# Mixing Kibble With Dehydrated Raw



## LProf (Nov 12, 2013)

I feed my three senior dogs, 13, 10, and 9 years old, kibble and am thinking that I would like to mix in some dehydrated raw. Is there a problem doing that? Or would it be better for them if I used canned food as a topper?


----------



## chowder (Sep 7, 2008)

Are you mixing it in for flavor or for variety or for what reason? The dehydrated raw is extremely expensive and kind of like dried bricks of sawdust until you mix it with water - at which point you have something about the same consistency of canned. Now, most dogs love it - I call it doggie crack for dogs, and Stella and Chewy's makes a meal mixers just for the purpose of mixing with kibble. So if you are adding it for flavor or to get them to eat or as training treats, I don't think there's a problem with it.

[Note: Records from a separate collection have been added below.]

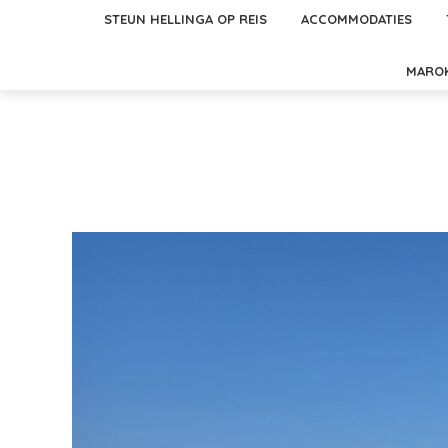
STEUN HELLINGA OP REIS
ACCOMMODATIES
MARO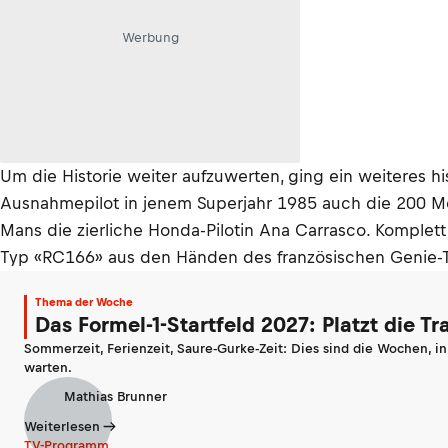
Werbung
Um die Historie weiter aufzuwerten, ging ein weiteres 
Ausnahmepilot in jenem Superjahr 1985 auch die 200 Me
Mans die zierliche Honda-Pilotin Ana Carrasco. Komplet
Typ «RC166» aus den Händen des französischen Genie-
Thema der Woche
Das Formel-1-Startfeld 2027: Platzt die T
Sommerzeit, Ferienzeit, Saure-Gurke-Zeit: Dies sind die Wochen, i
warten.
Mathias Brunner
Weiterlesen
TV-Programm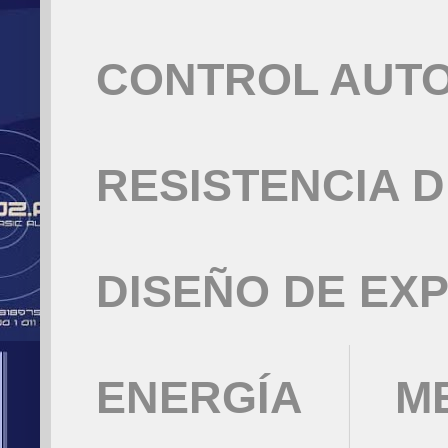
CONTROL AUT
RESISTENCIA 
DISEÑO DE EX
ENERGÍA
M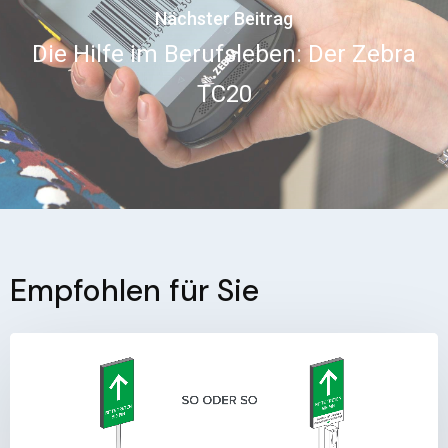
Nächster Beitrag
Die Hilfe im Berufsleben: Der Zebra
TC20
Empfohlen für Sie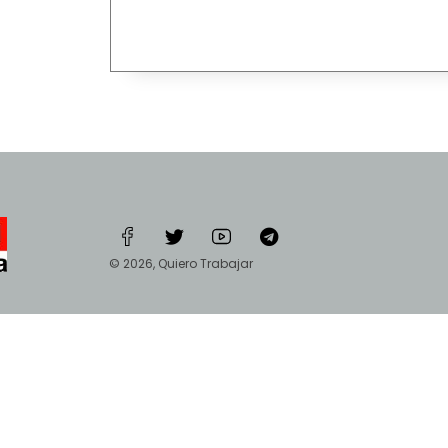
© 2026, Quiero Trabajar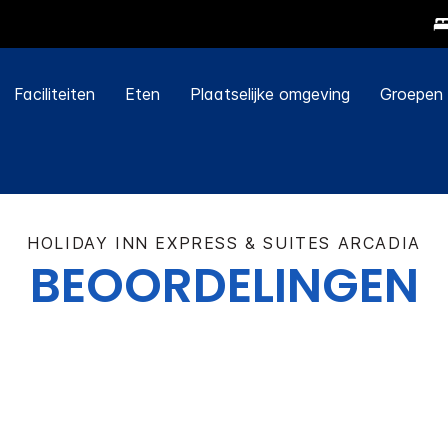
Faciliteiten
Eten
Plaatselijke omgeving
Groepen
HOLIDAY INN EXPRESS & SUITES
ARCADIA
BEOORDELINGEN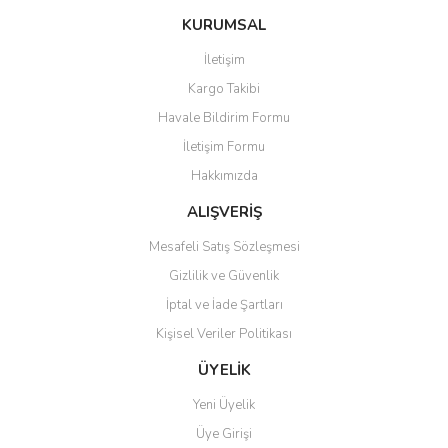
konularda yetersiz gördüğünüz noktaları öneri formunu kullanarak
Bu ürüne ilk yorumu siz yapın!
KURUMSAL
tarafımıza iletebilirsiniz.
Görüş ve önerileriniz için teşekkür ederiz.
İletişim
Yorum Yaz
Kargo Takibi
Ürün resmi kalitesiz, bozuk veya görüntülenemiyor.
Havale Bildirim Formu
Ürün açıklamasında eksik bilgiler bulunuyor.
İletişim Formu
Ürün bilgilerinde hatalar bulunuyor.
Hakkımızda
Ürün fiyatı diğer sitelerden daha pahalı.
Bu ürüne benzer farklı alternatifler olmalı.
ALIŞVERİŞ
Mesafeli Satış Sözleşmesi
Gizlilik ve Güvenlik
İptal ve İade Şartları
Kişisel Veriler Politikası
Gönder
ÜYELİK
Yeni Üyelik
Üye Girişi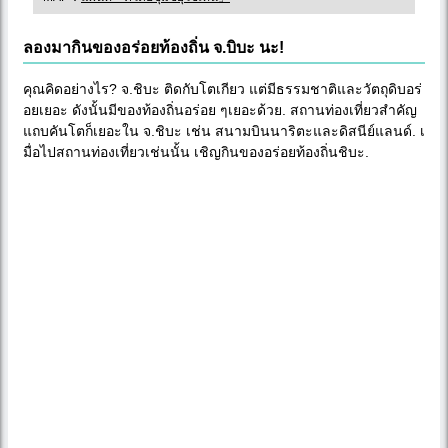
ลองมากินของอร่อยท้องถิ่น จ.บิบะ นะ!
คุณคิดอย่างไร? จ.ชิบะ ติดกับโตเกียว แต่มีธรรมชาติและวัตถุดิบอร่
อยเยอะ ดังนั้นมีของท้องถิ่นอร่อย ๆเยอะด้วย. สถานท่องเที่ยวสำคัญ
แถบคันโตก็เยอะใน จ.ชิบะ เช่น สนามบินนาริตะและดิสนีย์แลนด์. เ
มื่อไปสถานท่องเที่ยวเช่นนั้น เชิญกินของอร่อยท้องถิ่นชิบะ.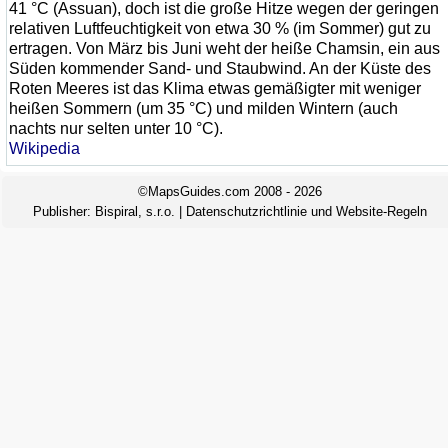
41 °C (Assuan), doch ist die große Hitze wegen der geringen
relativen Luftfeuchtigkeit von etwa 30 % (im Sommer) gut zu
ertragen. Von März bis Juni weht der heiße Chamsin, ein aus
Süden kommender Sand- und Staubwind. An der Küste des
Roten Meeres ist das Klima etwas gemäßigter mit weniger
heißen Sommern (um 35 °C) und milden Wintern (auch
nachts nur selten unter 10 °C).
Wikipedia
©MapsGuides.com 2008 - 2026
Publisher:
Bispiral, s.r.o.
|
Datenschutzrichtlinie und Website-Regeln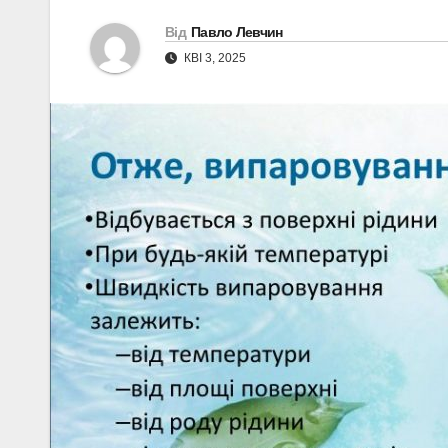
Від
Павло Левчин
КВІ 3, 2025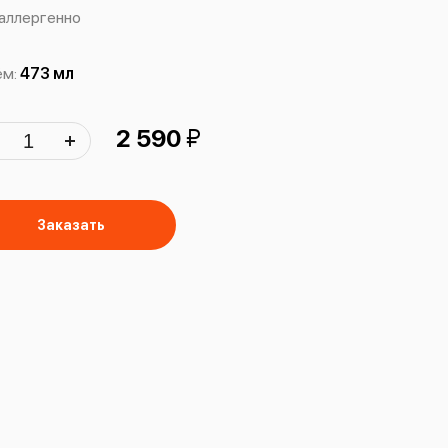
аллергенно
ём:
473 мл
й
2 590
Заказать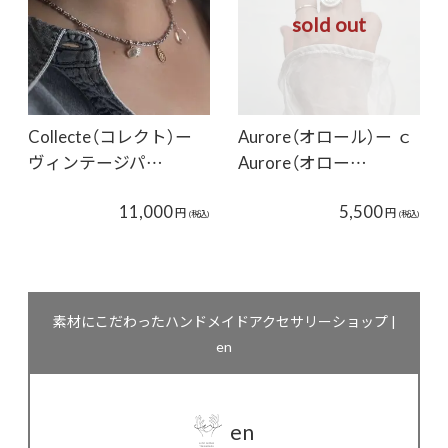
sold out
Collecte（コレクト）ー
Aurore（オロール）ー ｃ
ヴィンテージパ…
Aurore（オロー…
11,000
5,500
円
円
(税込)
(税込)
素材にこだわったハンドメイドアクセサリーショップ |
en
en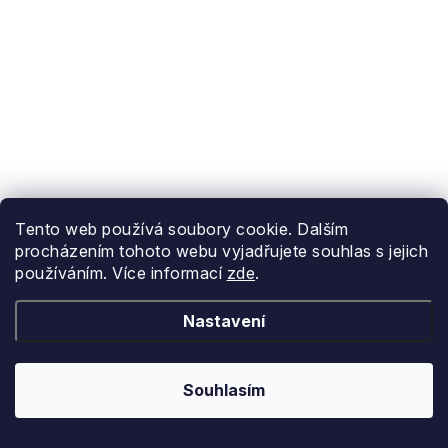
Tento web používá soubory cookie. Dalším
M
XS
procházením tohoto webu vyjadřujete souhlas s jejich
používáním. Více informací
zde
.
Goldbergh kalhoty Blissia white
Nastavení
4 982 Kč
(1 ks)
Skladem
7 117 Kč
Souhlasím
Kód:
2291128_8000/M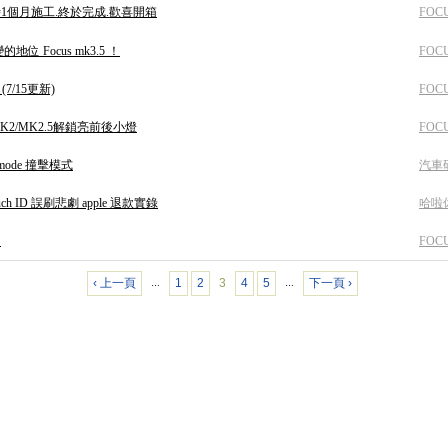
時1個月施工.終於完成.歡喜開箱
FOC
位 Focus mk3.5 ！
FOC
7/15更新)
FOC
 MK2/MK2.5解鎖亮前後小燈
FOC
h mode 撞擊模式
汽車
ch ID 誤刷悲劇 apple 退款實錄
哈啦
多
FOC
‹ 上一頁
1
2
3
4
5
下一頁 ›
…
…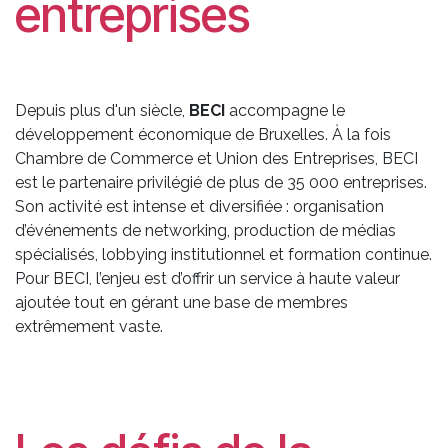
entreprises
Depuis plus d'un siècle,
BECI
accompagne le
développement économique de Bruxelles. À la fois
Chambre de Commerce et Union des Entreprises, BECI
est le partenaire privilégié de plus de 35 000 entreprises.
Son activité est intense et diversifiée : organisation
d’événements de networking, production de médias
spécialisés, lobbying institutionnel et formation continue.
Pour BECI, l’enjeu est d’offrir un service à haute valeur
ajoutée tout en gérant une base de membres
extrêmement vaste.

But you could add canned 95% meat or 100% meat varieties of a high quality brand canned, or you could cook some homemade meals and add them to their kibble periodically for added variety. You have a wide range of things you can do in addition to just the kibble.


----------



## Herzo (Feb 5, 2011)

I do almost all of it for my 2 that eat kibble. I bought the freeze dried because it was on sale and I wanted to see what it was like. They liked it. I would let it soak all day in water then use as a topping. I just think dry kibble is so boring. The canned was just too expensive so now I am getting meat, pork,chicken or beef when I can get it on a good sale and just making my own. I add different things that they of course don't need like sweet potatoes, extra zucc from my garden just to use it up. Sometimes brown rice or barley to cheapen it up even more. I know it's not all necessary but I do it anyway. The way I am figuring it is my kibble is mostly over $2.65 or so a pound so I can buy people meat for cheaper than that.

Come to think of it not sure why I'm not going straight raw. Know I do know why ..... really it makes sense to me


----------



## PomskyMom (Sep 12, 2016)

Why are you wanting to mix raw with kibble? I mix canned with kibble and my dogs love that.


----------



## LProf (Nov 12, 2013)

i wanted to give them some raw, but am now using canned as a topper and that seems to be working well.


----------



## naturalfeddogs (Jan 6, 2011)

I think I would stick with the canned to mix with kibble, to be safe. If you are going to use raw, I would feed them in two separate meals.


----------



## Herzo (Feb 5, 2011)

I agree. When Richter eats raw like this morning I do not mix it. He may eat kibble tonight and he may eat raw. Life is so unexpected.


----------